## DATA LISTING
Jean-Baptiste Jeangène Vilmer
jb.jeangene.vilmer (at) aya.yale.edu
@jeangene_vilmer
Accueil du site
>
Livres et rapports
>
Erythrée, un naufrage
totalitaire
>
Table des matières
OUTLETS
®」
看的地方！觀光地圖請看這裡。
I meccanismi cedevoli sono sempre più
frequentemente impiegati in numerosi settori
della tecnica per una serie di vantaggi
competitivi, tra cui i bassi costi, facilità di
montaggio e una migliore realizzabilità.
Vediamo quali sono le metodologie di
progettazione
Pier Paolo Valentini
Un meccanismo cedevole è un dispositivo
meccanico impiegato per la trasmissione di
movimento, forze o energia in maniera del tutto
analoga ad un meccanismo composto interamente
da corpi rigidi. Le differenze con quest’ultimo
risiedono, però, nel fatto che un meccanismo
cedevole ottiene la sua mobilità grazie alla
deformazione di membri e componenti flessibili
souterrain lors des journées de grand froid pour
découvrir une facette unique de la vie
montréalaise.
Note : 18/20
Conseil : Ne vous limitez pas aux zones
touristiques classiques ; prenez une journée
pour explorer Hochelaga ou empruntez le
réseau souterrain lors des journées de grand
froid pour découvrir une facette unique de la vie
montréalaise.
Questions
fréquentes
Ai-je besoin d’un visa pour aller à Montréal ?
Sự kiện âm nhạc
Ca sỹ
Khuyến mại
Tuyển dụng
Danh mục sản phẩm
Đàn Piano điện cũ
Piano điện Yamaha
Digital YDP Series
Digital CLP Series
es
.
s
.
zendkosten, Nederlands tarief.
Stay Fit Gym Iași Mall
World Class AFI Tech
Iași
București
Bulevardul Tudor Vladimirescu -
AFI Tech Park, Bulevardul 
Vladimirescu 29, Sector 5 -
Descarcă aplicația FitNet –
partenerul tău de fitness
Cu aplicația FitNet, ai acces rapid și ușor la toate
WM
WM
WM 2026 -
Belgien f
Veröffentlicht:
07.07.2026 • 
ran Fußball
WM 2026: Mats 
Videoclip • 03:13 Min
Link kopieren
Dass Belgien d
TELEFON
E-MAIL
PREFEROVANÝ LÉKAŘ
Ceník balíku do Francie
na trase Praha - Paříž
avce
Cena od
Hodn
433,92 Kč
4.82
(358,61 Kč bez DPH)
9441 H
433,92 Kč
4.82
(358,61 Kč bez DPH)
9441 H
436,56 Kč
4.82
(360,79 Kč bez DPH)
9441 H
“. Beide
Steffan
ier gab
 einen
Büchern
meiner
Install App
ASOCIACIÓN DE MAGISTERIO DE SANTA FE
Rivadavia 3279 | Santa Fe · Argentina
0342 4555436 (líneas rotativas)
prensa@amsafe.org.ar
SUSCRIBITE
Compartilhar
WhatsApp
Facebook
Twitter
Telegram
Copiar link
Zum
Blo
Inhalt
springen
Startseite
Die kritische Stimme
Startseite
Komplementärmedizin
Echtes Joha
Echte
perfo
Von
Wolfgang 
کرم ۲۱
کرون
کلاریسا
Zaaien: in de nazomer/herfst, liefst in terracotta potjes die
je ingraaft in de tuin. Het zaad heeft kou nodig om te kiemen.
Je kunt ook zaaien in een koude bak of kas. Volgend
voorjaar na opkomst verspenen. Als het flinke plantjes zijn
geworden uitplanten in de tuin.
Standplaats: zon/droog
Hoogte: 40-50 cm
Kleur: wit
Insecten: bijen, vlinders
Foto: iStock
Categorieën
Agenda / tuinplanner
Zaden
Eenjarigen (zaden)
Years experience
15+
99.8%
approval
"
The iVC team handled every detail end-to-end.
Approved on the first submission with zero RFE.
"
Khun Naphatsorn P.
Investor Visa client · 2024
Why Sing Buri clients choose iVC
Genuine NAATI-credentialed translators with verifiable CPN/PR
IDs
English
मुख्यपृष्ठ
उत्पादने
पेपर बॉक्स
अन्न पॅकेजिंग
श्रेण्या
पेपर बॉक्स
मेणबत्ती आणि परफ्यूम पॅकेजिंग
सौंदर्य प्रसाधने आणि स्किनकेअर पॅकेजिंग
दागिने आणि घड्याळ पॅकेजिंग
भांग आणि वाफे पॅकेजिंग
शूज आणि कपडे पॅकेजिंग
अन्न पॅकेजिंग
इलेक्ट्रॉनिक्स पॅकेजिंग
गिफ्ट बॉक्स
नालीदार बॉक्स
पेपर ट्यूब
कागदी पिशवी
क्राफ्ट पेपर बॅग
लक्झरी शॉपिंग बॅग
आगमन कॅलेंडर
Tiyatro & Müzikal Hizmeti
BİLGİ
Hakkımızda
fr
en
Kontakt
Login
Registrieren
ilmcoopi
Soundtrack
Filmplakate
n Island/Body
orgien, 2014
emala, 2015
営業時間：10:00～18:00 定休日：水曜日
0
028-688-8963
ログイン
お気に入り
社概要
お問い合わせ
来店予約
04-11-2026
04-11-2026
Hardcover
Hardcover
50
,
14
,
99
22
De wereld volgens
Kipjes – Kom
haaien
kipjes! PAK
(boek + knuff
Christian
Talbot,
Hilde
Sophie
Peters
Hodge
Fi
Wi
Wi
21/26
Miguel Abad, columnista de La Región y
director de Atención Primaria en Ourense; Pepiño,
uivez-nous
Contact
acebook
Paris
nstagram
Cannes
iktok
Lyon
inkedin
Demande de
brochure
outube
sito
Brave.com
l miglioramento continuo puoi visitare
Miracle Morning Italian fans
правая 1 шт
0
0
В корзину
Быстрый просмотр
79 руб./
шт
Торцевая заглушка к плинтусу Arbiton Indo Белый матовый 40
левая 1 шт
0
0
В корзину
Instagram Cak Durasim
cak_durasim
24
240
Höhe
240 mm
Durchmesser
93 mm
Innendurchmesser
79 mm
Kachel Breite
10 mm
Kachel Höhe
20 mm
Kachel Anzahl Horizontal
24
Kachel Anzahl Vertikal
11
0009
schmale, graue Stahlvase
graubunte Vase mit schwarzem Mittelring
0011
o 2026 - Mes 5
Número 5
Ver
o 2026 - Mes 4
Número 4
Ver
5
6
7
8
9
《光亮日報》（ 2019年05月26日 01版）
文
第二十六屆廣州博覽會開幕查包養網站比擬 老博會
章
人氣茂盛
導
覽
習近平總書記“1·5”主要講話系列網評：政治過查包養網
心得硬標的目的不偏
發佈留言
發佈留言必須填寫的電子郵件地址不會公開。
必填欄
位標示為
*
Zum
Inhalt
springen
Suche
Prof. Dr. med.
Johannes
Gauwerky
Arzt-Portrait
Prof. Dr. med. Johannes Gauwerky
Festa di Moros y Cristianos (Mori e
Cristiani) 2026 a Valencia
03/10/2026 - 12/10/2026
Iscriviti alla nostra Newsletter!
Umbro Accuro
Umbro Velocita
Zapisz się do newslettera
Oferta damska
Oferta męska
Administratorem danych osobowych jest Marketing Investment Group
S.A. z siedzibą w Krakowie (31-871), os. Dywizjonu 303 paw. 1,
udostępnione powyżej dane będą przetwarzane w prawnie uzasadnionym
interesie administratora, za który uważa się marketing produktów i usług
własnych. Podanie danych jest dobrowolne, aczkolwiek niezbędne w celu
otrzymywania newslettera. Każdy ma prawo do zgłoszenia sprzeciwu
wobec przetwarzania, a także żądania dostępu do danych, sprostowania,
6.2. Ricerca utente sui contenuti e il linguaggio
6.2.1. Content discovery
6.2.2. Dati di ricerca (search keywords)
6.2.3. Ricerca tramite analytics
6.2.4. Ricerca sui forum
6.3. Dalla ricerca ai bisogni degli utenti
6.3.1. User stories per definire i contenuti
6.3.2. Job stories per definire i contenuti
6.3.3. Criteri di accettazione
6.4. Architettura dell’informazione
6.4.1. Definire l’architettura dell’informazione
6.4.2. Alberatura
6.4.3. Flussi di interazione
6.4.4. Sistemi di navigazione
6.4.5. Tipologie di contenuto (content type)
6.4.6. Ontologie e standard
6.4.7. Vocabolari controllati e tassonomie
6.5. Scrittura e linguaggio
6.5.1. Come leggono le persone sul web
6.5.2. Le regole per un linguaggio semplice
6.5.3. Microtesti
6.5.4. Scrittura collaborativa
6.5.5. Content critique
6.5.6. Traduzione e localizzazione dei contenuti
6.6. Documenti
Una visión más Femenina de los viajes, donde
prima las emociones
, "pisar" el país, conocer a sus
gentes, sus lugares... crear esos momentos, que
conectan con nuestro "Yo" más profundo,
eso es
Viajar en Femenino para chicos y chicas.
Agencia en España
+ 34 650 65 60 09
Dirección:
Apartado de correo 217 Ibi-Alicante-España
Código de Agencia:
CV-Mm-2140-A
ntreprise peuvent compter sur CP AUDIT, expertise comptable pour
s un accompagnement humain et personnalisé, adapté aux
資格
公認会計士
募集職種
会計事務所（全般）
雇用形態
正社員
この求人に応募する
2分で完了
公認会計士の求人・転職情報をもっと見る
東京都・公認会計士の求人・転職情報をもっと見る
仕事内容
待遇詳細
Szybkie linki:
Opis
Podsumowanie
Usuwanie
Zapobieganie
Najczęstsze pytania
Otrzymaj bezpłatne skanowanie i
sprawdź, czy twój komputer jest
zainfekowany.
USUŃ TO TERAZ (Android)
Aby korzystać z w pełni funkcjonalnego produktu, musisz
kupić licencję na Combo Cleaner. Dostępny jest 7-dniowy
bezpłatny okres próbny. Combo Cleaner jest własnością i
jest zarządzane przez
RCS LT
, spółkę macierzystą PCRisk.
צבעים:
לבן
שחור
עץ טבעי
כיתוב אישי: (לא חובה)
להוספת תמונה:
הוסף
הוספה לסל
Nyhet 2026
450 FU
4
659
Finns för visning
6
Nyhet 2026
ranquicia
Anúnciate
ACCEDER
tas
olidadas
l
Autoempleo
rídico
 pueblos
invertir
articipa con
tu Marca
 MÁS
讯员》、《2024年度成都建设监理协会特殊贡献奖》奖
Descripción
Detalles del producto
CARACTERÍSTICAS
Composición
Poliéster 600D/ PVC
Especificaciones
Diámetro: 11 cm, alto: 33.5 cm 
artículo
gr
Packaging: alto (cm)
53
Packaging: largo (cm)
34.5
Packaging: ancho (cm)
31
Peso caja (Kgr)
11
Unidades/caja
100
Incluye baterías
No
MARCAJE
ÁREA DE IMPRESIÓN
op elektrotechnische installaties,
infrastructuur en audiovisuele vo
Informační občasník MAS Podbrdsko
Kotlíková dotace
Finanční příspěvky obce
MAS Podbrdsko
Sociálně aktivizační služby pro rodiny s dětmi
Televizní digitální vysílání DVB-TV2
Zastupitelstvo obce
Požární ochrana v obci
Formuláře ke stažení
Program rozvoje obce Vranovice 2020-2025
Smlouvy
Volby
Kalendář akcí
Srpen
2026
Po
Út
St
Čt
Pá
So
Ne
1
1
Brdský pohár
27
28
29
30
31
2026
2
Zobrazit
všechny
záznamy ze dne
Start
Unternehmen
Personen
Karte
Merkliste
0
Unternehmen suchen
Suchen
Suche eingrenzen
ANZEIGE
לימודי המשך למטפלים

## WHAT TO PRODUCE
Filter the records for the string "journées" and copy every line that holds it.

## ANSWER
souterrain lors des journées de grand froid pour
réseau souterrain lors des journées de grand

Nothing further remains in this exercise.